* **WORK TO BE COMPLETED**
Look through the entries and report how many lines include the word "Hamilelik". Give the number alone.

▼▼▼

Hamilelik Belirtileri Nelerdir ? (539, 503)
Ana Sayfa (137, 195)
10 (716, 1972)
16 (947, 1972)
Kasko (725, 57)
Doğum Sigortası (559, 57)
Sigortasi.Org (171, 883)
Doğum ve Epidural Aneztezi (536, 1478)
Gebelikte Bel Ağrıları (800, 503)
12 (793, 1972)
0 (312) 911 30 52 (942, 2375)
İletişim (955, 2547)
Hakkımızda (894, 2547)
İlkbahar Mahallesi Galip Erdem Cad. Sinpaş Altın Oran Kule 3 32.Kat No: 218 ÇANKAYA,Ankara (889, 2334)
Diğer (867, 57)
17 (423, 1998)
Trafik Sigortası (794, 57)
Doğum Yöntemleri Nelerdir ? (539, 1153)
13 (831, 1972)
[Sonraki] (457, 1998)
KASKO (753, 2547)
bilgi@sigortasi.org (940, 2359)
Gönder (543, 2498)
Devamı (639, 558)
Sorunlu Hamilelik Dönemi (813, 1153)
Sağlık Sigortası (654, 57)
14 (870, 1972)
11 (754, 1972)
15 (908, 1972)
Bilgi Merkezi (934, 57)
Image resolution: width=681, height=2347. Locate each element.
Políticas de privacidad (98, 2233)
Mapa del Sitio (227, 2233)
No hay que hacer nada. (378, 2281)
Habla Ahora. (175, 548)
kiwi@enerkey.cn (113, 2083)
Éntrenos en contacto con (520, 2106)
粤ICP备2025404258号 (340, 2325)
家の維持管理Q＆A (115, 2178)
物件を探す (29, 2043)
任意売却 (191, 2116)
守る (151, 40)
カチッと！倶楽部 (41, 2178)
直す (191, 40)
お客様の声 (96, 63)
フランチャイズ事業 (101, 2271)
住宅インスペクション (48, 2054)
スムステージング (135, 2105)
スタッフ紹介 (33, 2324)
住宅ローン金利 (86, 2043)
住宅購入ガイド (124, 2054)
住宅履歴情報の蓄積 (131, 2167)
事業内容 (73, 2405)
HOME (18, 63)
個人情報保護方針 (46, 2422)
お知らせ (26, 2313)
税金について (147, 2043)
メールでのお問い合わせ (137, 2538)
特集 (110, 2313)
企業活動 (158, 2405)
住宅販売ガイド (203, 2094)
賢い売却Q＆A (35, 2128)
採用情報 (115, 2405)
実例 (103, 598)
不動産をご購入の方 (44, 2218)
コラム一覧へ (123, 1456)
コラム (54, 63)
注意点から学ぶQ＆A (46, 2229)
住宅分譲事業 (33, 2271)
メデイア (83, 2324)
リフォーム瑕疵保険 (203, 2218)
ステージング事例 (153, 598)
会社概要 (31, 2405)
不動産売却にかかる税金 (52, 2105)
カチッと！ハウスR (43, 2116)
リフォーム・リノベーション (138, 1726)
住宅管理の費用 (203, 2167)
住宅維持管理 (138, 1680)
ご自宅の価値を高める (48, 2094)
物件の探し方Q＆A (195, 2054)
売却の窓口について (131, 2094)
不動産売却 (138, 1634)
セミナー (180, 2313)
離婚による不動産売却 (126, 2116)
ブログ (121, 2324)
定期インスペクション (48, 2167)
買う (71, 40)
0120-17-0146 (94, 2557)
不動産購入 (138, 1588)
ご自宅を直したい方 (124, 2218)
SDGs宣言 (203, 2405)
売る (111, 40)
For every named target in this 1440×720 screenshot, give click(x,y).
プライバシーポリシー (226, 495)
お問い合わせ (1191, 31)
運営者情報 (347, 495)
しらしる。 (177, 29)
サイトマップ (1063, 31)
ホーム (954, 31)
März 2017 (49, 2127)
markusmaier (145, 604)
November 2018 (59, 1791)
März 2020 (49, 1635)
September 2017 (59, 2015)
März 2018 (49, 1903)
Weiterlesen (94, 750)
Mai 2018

▲▲▲

* **SOLUTION BELOW**
2